The default Kubernetes scheduler places pods individually, which allows a distributed training job to start 6 of 8 replicas and leave the rest Pending indefinitely.
Distributed training workloads, such as PyTorch Distributed Data Parallel or MPI jobs, require all participating processes to start simultaneously to establish communication rings. If one worker fails to start, the entire job stalls. The native Kubernetes scheduler treats each Pod as an independent unit of work. It does not understand the relationship between replicas in a Job or StatefulSet. When resources are fragmented, the scheduler binds the first 6 pods it can fit, leaving the remaining 2 waiting for GPUs that are now occupied. This creates a deadlock where the running pods hold resources but cannot complete the task, and the pending pods cannot start because the resources are taken.
Volcano is a Kubernetes batch scheduler designed to handle high-throughput workloads.
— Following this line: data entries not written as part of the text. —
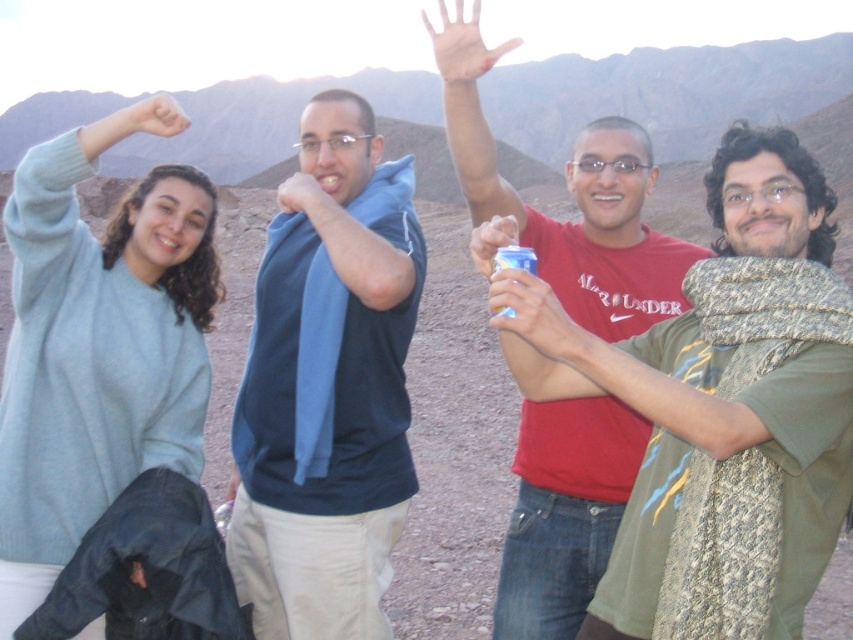 Between matte red shirt at center and matte skin at upper left, which one appears on the left side from the viewer's perspective?

matte skin at upper left

Is point (577, 268) positioned in front of point (149, 132)?

No, it is not.

Locate an element on the screen. The width and height of the screenshot is (853, 640). matte red shirt at center is located at coordinates [582, 220].

Who is positioned more to the right, dark blue fabric at center or blue metallic can at center?

blue metallic can at center

Can you confirm if dark blue fabric at center is positioned to the right of blue metallic can at center?

In fact, dark blue fabric at center is to the left of blue metallic can at center.

Does point (392, 342) come farther from viewer compared to point (552, 339)?

That is True.

You are a GUI agent. You are given a task and a screenshot of the screen. Output one action in this format:
    pyautogui.click(x=<x>, y=<y>)
    Task: Click on the dark blue fabric at center
    
    Given the screenshot: What is the action you would take?
    pyautogui.click(x=328, y=392)

Is matte red t-shirt at center smaller than white matte hand at upper center?

Yes.

Does point (685, 516) come behind point (500, 45)?

No, (685, 516) is closer to viewer.

Is point (834, 428) more distant than point (508, 40)?

No, (834, 428) is closer to viewer.

Identify the location of matte red t-shirt at center. The height and width of the screenshot is (640, 853). (730, 413). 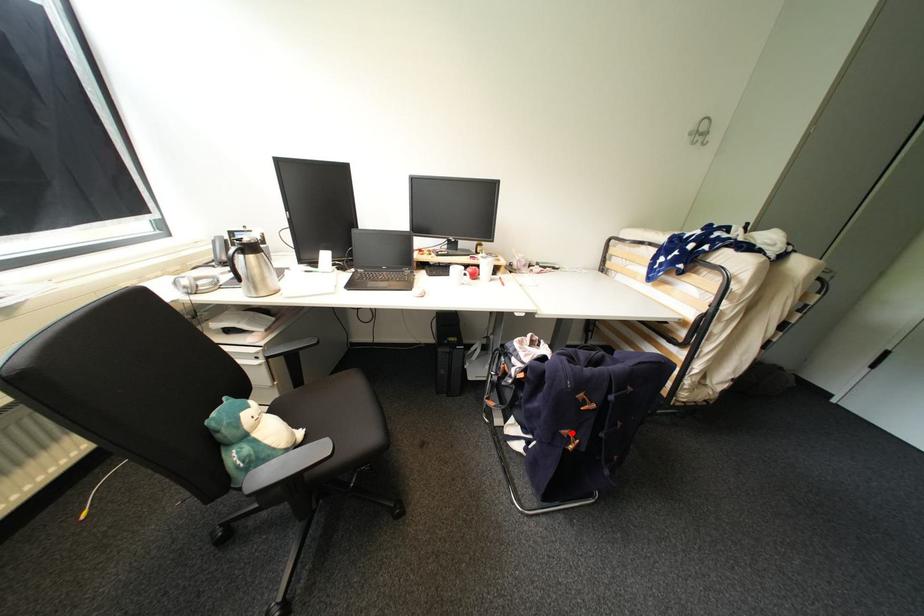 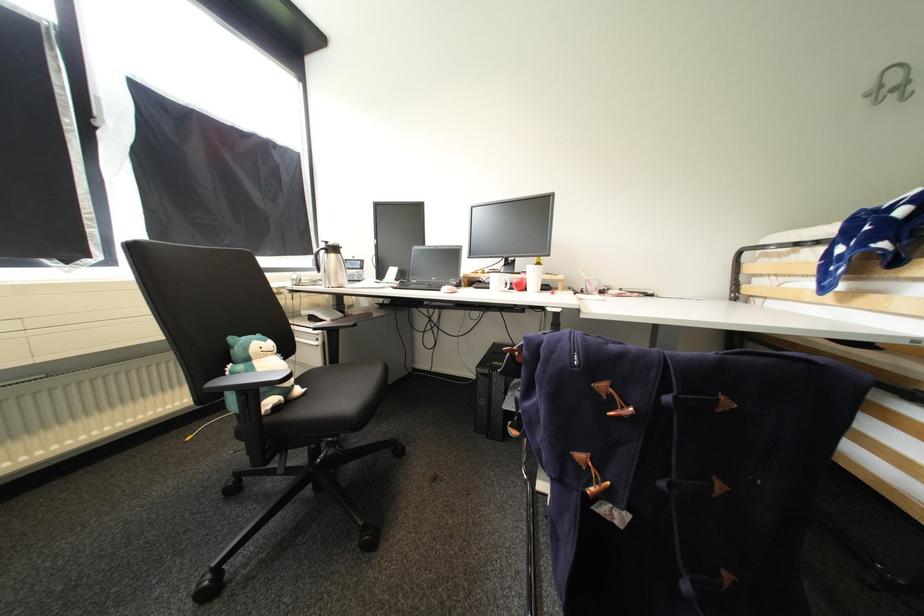 In the second image, find the point that corresponds to the highlighted location in the first image.

(588, 458)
It introduces the PodGroup Custom Resource Definition to define scheduling units larger than a single Pod. A PodGroup aggregates a set of Pods that must be scheduled together. Volcano enforces a minimum threshold for the group before allowing any member to bind to a node. This mechanism shifts the scheduling logic from “fit any pod” to “fit the job.” The guarantee is binary: either all required pods start, or none of them do. This prevents the partial allocation state that causes distributed training jobs to hang.
The PodGroup CRD structure
The core mechanism in Volcano is the PodGroup resource. This object defines the minimum number of pods required for the group to be considered schedulable. The API group is scheduling.volcano.sh/v1beta1. The field spec.minMember specifies the minimum count of pods that must be placeable before the scheduler releases them from the queue.
When a user submits a distributed training Job, they must annotate the pods or the Job controller to associate them with a PodGroup. Volcano’s controller watches for new pods and automatically creates a PodGroup if one does not exist, or the user can define it explicitly. The scheduler then queries the PodGroup status. If the number of placeable pods is less than minMember, the scheduler returns a “Unschedulable” reason for all pods in the group.
The following YAML defines a PodGroup for an 8-replica training job. It specifies that at least 8 members must be found before any binding occurs.
apiVersion: scheduling.volcano.sh/v1beta1
kind: PodGroup
metadata:
name: training-job-pg
spec:
minMember: 8
minResources:
cpu: "16"
memory: 64Gi
nvidia.com/gpu: 1The minResources field aggregates the total resource request for the group. This allows the scheduler to check cluster capacity against the total job requirement rather than individual pod requirements. If the cluster has 10 GPUs but 2 are already allocated to other workloads, Volcano sees 8 available. If the job requires 8, it proceeds. If the job requires 10 and only 8 are available, the entire group waits. This check happens atomically during the scheduling cycle.
Resource locking without gang scheduling
Without Volcano, the native kube-scheduler processes pods from a queue based on priority and timestamp. It evaluates each pod against the current node state. If a node has 1 GPU available and a pod requests 1 GPU, the pod binds. It does not check if other pods in the same Job can also bind. This behavior is efficient for stateless services but catastrophic for stateful distributed systems.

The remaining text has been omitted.